Saved entries>
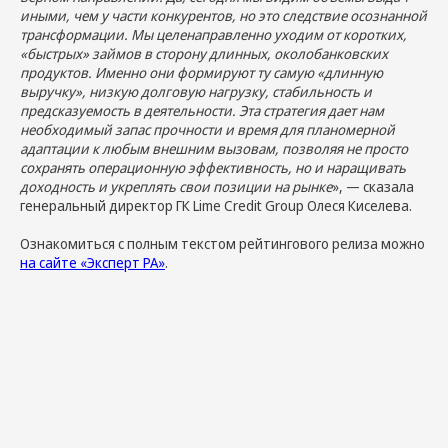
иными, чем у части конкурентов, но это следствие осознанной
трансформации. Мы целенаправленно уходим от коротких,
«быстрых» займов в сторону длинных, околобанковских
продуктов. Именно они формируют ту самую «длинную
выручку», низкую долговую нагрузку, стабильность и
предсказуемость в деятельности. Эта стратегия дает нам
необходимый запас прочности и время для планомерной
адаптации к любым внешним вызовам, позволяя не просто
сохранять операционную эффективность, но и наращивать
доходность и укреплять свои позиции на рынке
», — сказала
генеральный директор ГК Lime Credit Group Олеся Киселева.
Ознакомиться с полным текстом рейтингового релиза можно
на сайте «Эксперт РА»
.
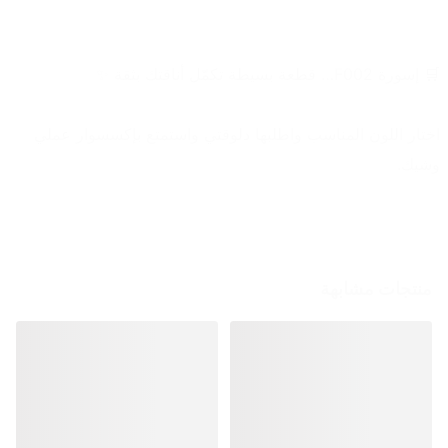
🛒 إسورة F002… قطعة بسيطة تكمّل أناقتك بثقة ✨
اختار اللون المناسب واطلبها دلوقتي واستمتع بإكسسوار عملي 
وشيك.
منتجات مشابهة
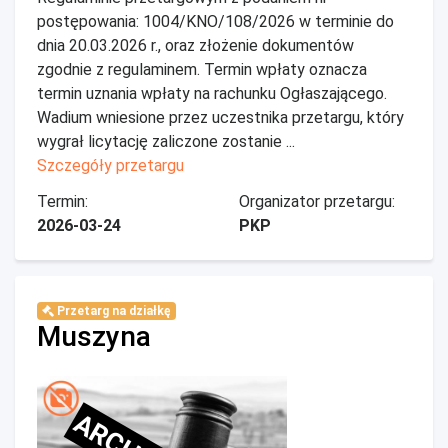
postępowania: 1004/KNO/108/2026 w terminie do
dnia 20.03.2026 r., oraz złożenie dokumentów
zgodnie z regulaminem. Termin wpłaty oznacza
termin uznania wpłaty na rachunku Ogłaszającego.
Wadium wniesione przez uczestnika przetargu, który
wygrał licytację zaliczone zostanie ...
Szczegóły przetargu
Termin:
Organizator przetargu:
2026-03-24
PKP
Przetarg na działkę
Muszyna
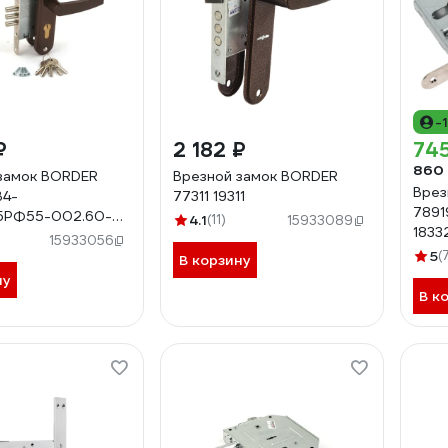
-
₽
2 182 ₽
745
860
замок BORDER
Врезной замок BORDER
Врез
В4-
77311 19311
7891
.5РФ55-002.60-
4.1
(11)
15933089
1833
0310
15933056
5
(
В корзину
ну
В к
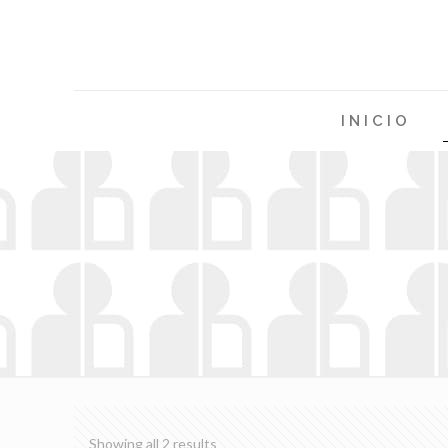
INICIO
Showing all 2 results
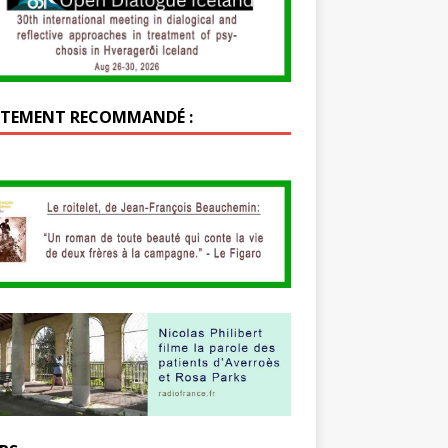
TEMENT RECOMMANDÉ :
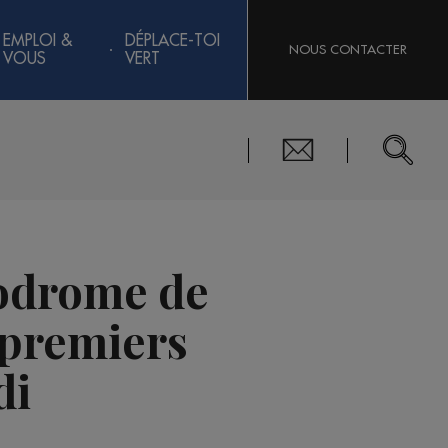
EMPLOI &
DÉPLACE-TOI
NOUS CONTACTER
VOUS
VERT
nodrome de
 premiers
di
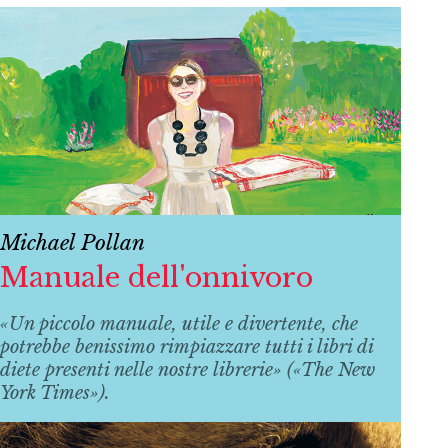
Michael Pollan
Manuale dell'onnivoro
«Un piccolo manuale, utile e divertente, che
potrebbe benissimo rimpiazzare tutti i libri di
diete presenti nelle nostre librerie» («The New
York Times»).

What needs to be done>
This task asks for the number of lines above that include the string "przetargu". Respond with that number only.

Answer box>
3